■ **ACTIVITY**:
Give the lines again exactly as they appear, from the first line of the listing through the line containing "sonde op de", and omit every picture.

■ **RECORDS PROVIDED**:
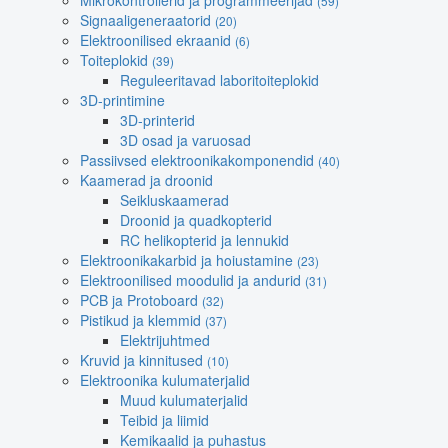
Mikrokontrollerid ja programmeerijad
(59)
Signaaligeneraatorid
(20)
Elektroonilised ekraanid
(6)
Toiteplokid
(39)
Reguleeritavad laboritoiteplokid
3D-printimine
3D-printerid
3D osad ja varuosad
Passiivsed elektroonikakomponendid
(40)
Kaamerad ja droonid
Seikluskaamerad
Droonid ja quadkopterid
RC helikopterid ja lennukid
Elektroonikakarbid ja hoiustamine
(23)
Elektroonilised moodulid ja andurid
(31)
PCB ja Protoboard
(32)
Pistikud ja klemmid
(37)
Elektrijuhtmed
Kruvid ja kinnitused
(10)
Elektroonika kulumaterjalid
Muud kulumaterjalid
Teibid ja liimid
Kemikaalid ja puhastus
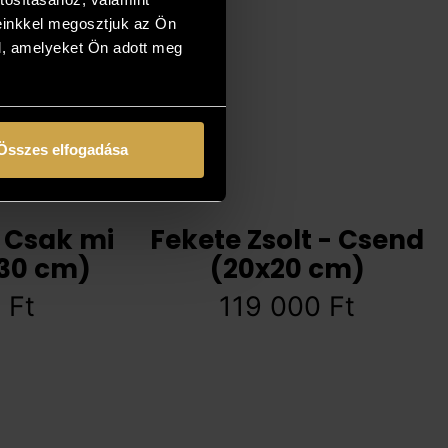
einkkel megosztjuk az Ön
l, amelyeket Ön adott meg
Összes elfogadása
- Csak mi
Fekete Zsolt - Csend
x30 cm)
(20x20 cm)
0
Ft
119 000
Ft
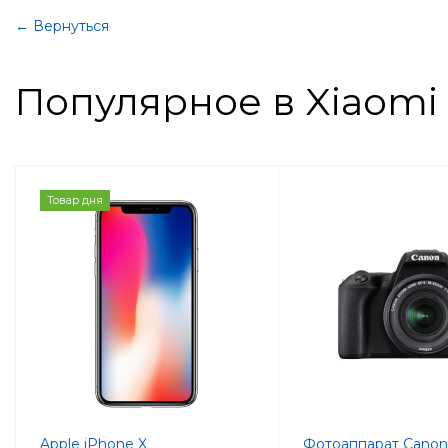
← Вернуться
Популярное в Xiaomi
Товар дня
Apple iPhone X
Фотоаппарат Cano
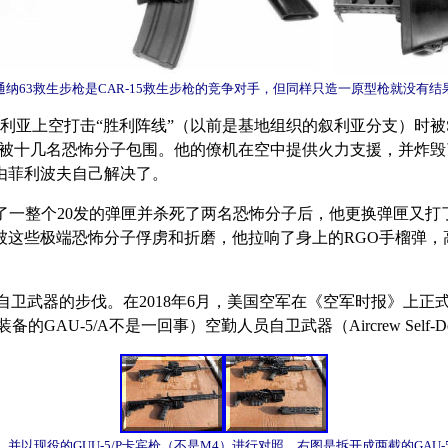
通纳63救生步枪是CAR-15救生步枪的竞争对手，但同样只造一原型枪就没有结
机在叙利亚上空打击“胜利阵线”（以前是基地组织的叙利亚分支）时被S
落到地面，但随后被十几名恐怖分子包围。他的僚机在空中提供火力支援
由菲利波夫自己解决了。
泻了一整个20发的弹匣并杀死了两名恐怖分子后，他更换弹匣又
这些极端恐怖分子俘虏和折磨，他拉响了身上的RGO手榴弹，
卫武器的步伐。在2018年6月，美国空军在《空军时报》上正
5/A不是一回事）空勤人员自卫武器（Aircrew Self-Defen
枪，并以现役的GUU-5/P卡宾枪（不是M4）进行对照，右图是拆开成两截的GAU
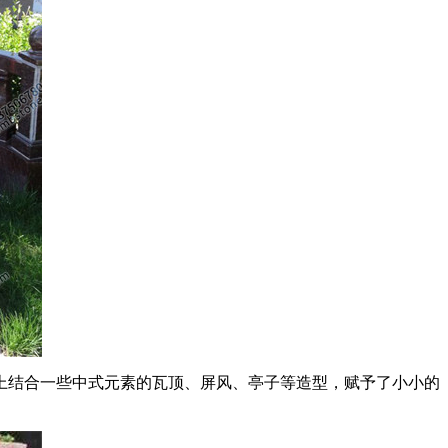
上结合一些中式元素的瓦顶、屏风、亭子等造型，赋予了小小的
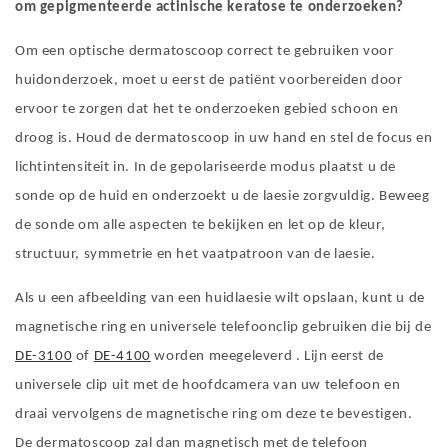
om gepigmenteerde actinische keratose te onderzoeken?
Om een ​​optische dermatoscoop correct te gebruiken voor
huidonderzoek, moet u eerst de patiënt voorbereiden door
ervoor te zorgen dat het te onderzoeken gebied schoon en
droog is. Houd de dermatoscoop in uw hand en stel de focus en
lichtintensiteit in. In de gepolariseerde modus plaatst u de
sonde op de huid en onderzoekt u de laesie zorgvuldig. Beweeg
de sonde om alle aspecten te bekijken en let op de kleur,
structuur, symmetrie en het vaatpatroon van de laesie.
Als u een afbeelding van een huidlaesie wilt opslaan, kunt u de
magnetische ring en universele telefoonclip gebruiken die bij de
DE-3100
of
DE-4100
worden meegeleverd . Lijn eerst de
universele
clip uit met de hoofdcamera van
uw
telefoon en
draai vervolgens de magnetische ring om deze te bevestigen.
De dermatoscoop zal dan magnetisch met de telefoon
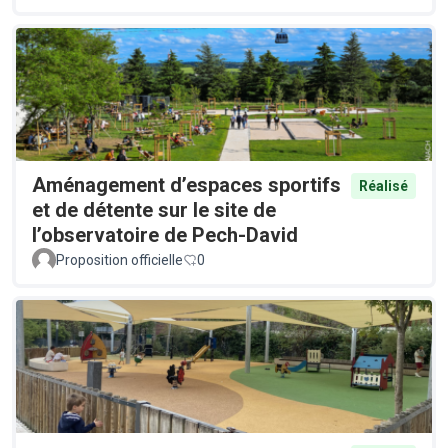
Aménagement d’espaces sportifs
Réalisé
et de détente sur le site de
l’observatoire de Pech-David
Proposition officielle
0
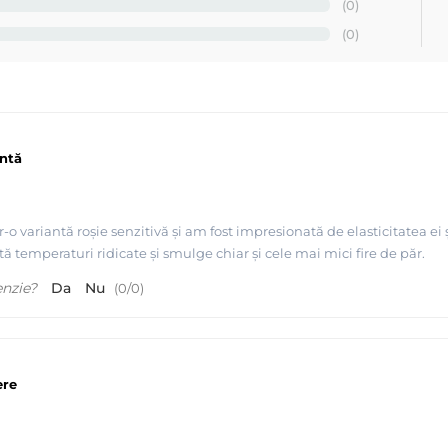
alia :
(0)
(0)
, prin urmare, exclude orice arsuri ale pielii;
termic de inmuiere a foliculilor este mai lung si astfel senzatia de d
fi depilata, prinde toate firele de par aproape de suprafata pielii si
fel cantitatea folosita scade pana la 1,6 ori)
entă
-o variantă roșie senzitivă și am fost impresionată de elasticitatea ei 
tă temperaturi ridicate și smulge chiar și cele mai mici fire de păr.
enzie?
Da
Nu
(
0
/
0
)
ere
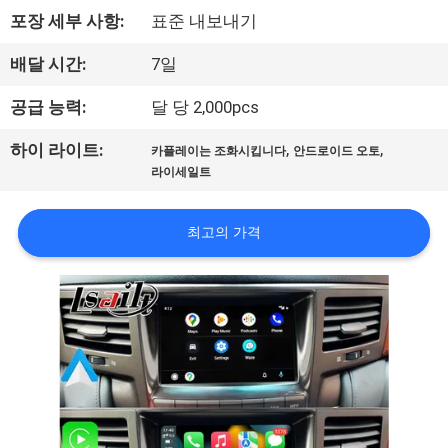
포장 세부 사항:
표준 내보내기
리
에
배달 시간:
7일
대
공급 능력:
달 당 2,000pcs
하
,
,
하이 라이트:
카플레이는 조화시킵니다
안드로이드 오토
라이세일트
여
최고의 가격
공
장
여
행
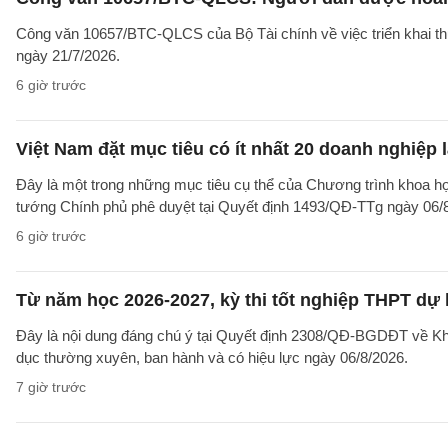
Công văn 10657/BTC-QLCS của Bộ Tài chính về việc triển khai th
ngày 21/7/2026.
6 giờ trước
Việt Nam đặt mục tiêu có ít nhất 20 doanh nghiệ
Đây là một trong những mục tiêu cụ thể của Chương trình khoa họ
tướng Chính phủ phê duyệt tại Quyết định 1493/QĐ-TTg ngày 06/8/
6 giờ trước
Từ năm học 2026-2027, kỳ thi tốt nghiệp THPT dự 
Đây là nội dung đáng chú ý tại Quyết định 2308/QĐ-BGDĐT về Khu
dục thường xuyên, ban hành và có hiệu lực ngày 06/8/2026.
7 giờ trước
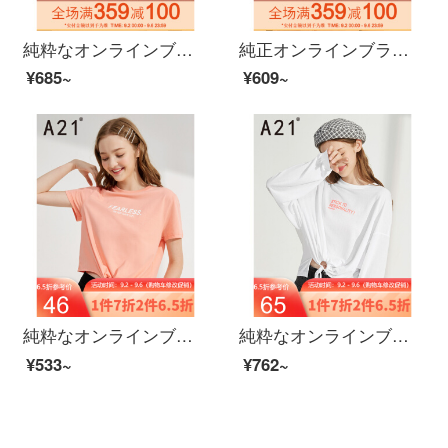
純粋なオンラインブランドA 21夏には、2020レディ・スーフファッション百合女上着を着用しています。ゆったりとした丸首が肩に落ちます。半袖の学生TシャッツF 42231058特白M
純正オンラインブランドA 21夏新着2020レディスファン趣味プリント女性上着丸首半袖シャツ学生Tシャッツ百合tee F 46231061チェリーレッド160/84 A/M
¥685~
¥609~
純粋なオンラインブランドA 21夏には、2020レディスフを新着しています。ファッション百合女短款Tシャッツタートルネック学生服半袖シャツ青春F 42231063ピンクオレンジS
純粋なオンラインブランドA 21夏に、2020レディ・スフを新着しています。ゆったりとした日焼け止め長袖Tシャッツ女性用抽縄薄手の上着です。韓国版白F 42231119特白155/80 A/S
¥533~
¥762~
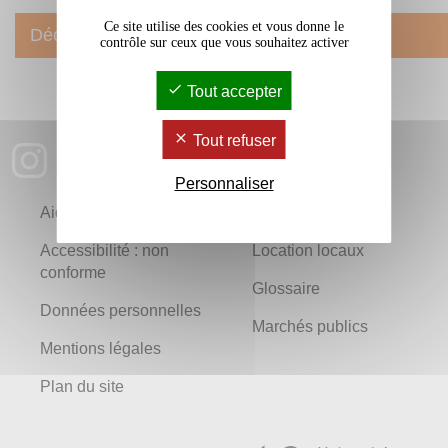
Ce site utilise des cookies et vous donne le
Découvrez les fresques de Mono Gonzalez
contrôle sur ceux que vous souhaitez activer
Tout accepter
Tout refuser
Personnaliser
Aide
Newsletters
Accessibilité : non
Location locaux
conforme
Glossaire
Données personnelles
Marchés publics
Mentions légales
Plan du site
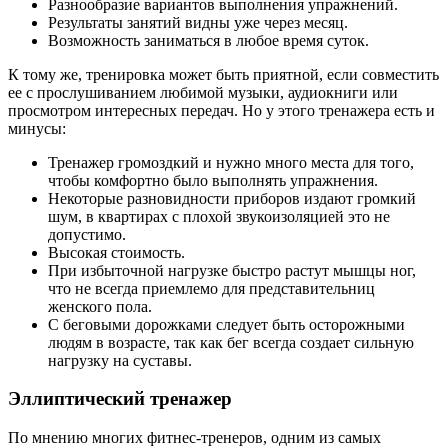
Разнообразие вариантов выполнения упражнений.
Результаты занятий видны уже через месяц.
Возможность заниматься в любое время суток.
К тому же, тренировка может быть приятной, если совместить
ее с прослушиванием любимой музыки, аудиокниги или
просмотром интересных передач. Но у этого тренажера есть и
минусы:
Тренажер громоздкий и нужно много места для того,
чтобы комфортно было выполнять упражнения.
Некоторые разновидности приборов издают громкий
шум, в квартирах с плохой звукоизоляцией это не
допустимо.
Высокая стоимость.
При избыточной нагрузке быстро растут мышцы ног,
что не всегда приемлемо для представительниц
женского пола.
С беговыми дорожками следует быть осторожными
людям в возрасте, так как бег всегда создает сильную
нагрузку на суставы.
Эллиптический тренажер
По мнению многих фитнес-тренеров, одним из самых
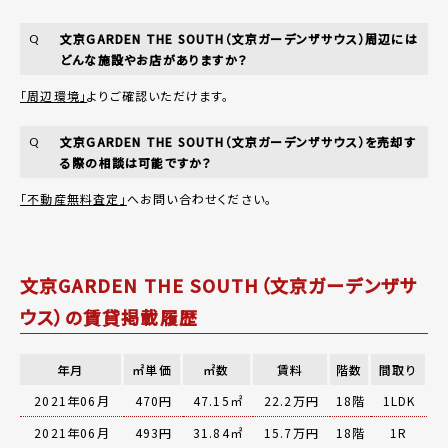
文京GARDEN THE SOUTH（文京ガーデンザサウス）周辺には
Q
どんな施設やお店がありますか？
「周辺環境」
よりご確認いただけます。
文京GARDEN THE SOUTH（文京ガーデンザサウス）を売却す
Q
る際の相談は可能ですか？
「不動産無料査定」
へお問い合わせください。
文京GARDEN THE SOUTH（文京ガーデンザサ
ウス）の賃貸掲載履歴
年月
㎡単価
㎡数
賃料
階数
間取り
2021年06月
470円
47.15㎡
22.2万円
18階
1LDK
2021年06月
493円
31.84㎡
15.7万円
18階
1R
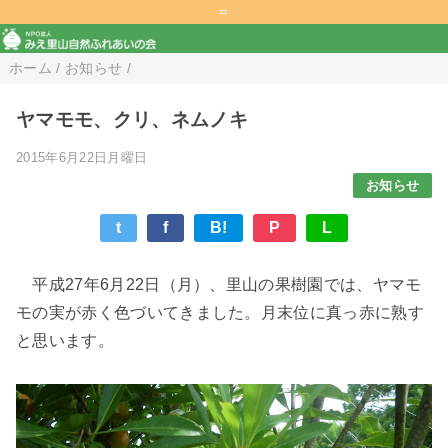
=
ホーム
/
お知らせ
/
ヤマモモ、クリ、ネムノキ
2015年6月22日月曜日
お知らせ
t
f
B!
P
L
平成27年6月22日（月）、里山の果樹園では、ヤマモ
モの実が赤く色づいてきました。月末位に真っ赤に熟す
と思います。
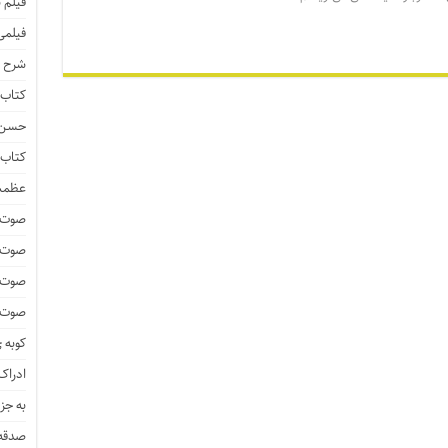
فیلم 
فیلمی
شرح ف
کتاب 
حسن ز
کتاب 
عظمت
صوت و
صوت 
صوت و
صوت و
کوبه 
ادراک 
به جز
صدقه 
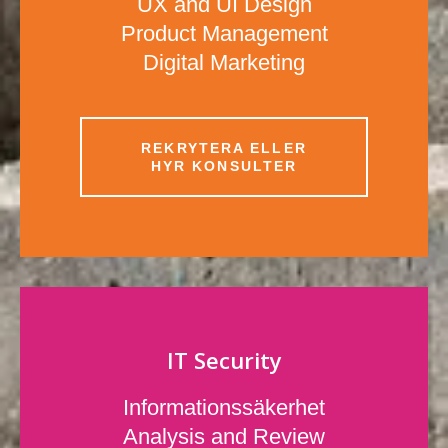
UX and UI Design
Product Management
Digital Marketing
REKRYTERA ELLER
HYR KONSULTER
IT Security
Informationssäkerhet
Analysis and Review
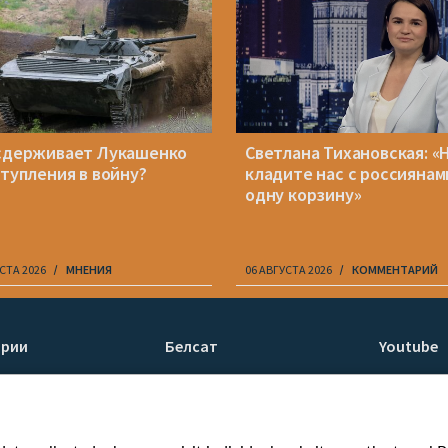
сдерживает Лукашенко
Светлана Тихановская: «
ступления в войну?
кладите нас с россиянам
одну корзину»
СТА 2026
МНЕНИЯ
06 АВГУСТА 2026
КОММЕНТАРИЙ
ории
Белсат
Youtube
ти
О нас
Белсат n
Контакты
Белсат Li
я
Миссия
Жэстачай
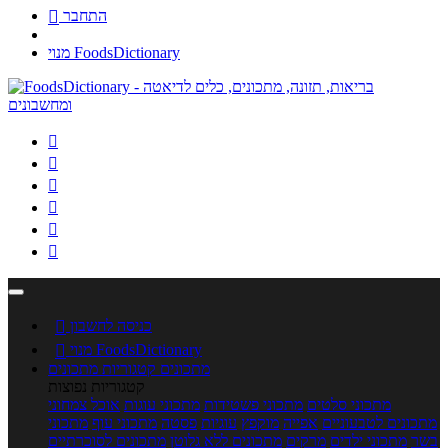
התחבר

מנוי FoodsDictionary






כניסה לחשבון

מנוי FoodsDictionary

מתכונים
קטגוריות מתכונים
קטגוריות נפוצות
מתכוני סלטים
מתכוני פשטידות
מתכוני עוגות
אוכל צמחוני
מתכונים לטבעוניים
אפייה
מוקפץ
עוגיות
פסטה
מתכוני עוף
מתכוני
בשר
מתכוני ילדים
מרקים
מתכונים ללא גלוטן
מתכונים לסוכרתיים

■ **TASK SOLUTION**:
Mikrokontrollerid ja programmeerijad
(59)
Signaaligeneraatorid
(20)
Elektroonilised ekraanid
(6)
Toiteplokid
(39)
Reguleeritavad laboritoiteplokid
3D-printimine
3D-printerid
3D osad ja varuosad
Passiivsed elektroonikakomponendid
(40)
Kaamerad ja droonid
Seikluskaamerad
Droonid ja quadkopterid
RC helikopterid ja lennukid
Elektroonikakarbid ja hoiustamine
(23)
Elektroonilised moodulid ja andurid
(31)
PCB ja Protoboard
(32)
Pistikud ja klemmid
(37)
Elektrijuhtmed
Kruvid ja kinnitused
(10)
Elektroonika kulumaterjalid
Muud kulumaterjalid
Teibid ja liimid
Kemikaalid ja puhastus
einkkel megosztjuk az Ön
l, amelyeket Ön adott meg
Összes elfogadása
- Csak mi
Fekete Zsolt - Csend
x30 cm)
(20x20 cm)
0
Ft
119 000
Ft
← Вернуться
Популярное в Xiaomi
Товар дня
Apple iPhone X
Фотоаппарат Cano
通纳63救生步枪是CAR-15救生步枪的竞争对手，但同样只造一原型枪就没有结
机在叙利亚上空打击“胜利阵线”（以前是基地组织的叙利亚分支）时被S
落到地面，但随后被十几名恐怖分子包围。他的僚机在空中提供火力支援
由菲利波夫自己解决了。
泻了一整个20发的弹匣并杀死了两名恐怖分子后，他更换弹匣又
这些极端恐怖分子俘虏和折磨，他拉响了身上的RGO手榴弹，
卫武器的步伐。在2018年6月，美国空军在《空军时报》上正
5/A不是一回事）空勤人员自卫武器（Aircrew Self-Defen
枪，并以现役的GUU-5/P卡宾枪（不是M4）进行对照，右图是拆开成两截的GAU
上结合一些中式元素的瓦顶、屏风、亭子等造型，赋予了小小的
om gepigmenteerde actinische keratose te onderzoeken?
Om een ​​optische dermatoscoop correct te gebruiken voor
huidonderzoek, moet u eerst de patiënt voorbereiden door
ervoor te zorgen dat het te onderzoeken gebied schoon en
droog is. Houd de dermatoscoop in uw hand en stel de focus en
lichtintensiteit in. In de gepolariseerde modus plaatst u de
sonde op de huid en onderzoekt u de laesie zorgvuldig. Beweeg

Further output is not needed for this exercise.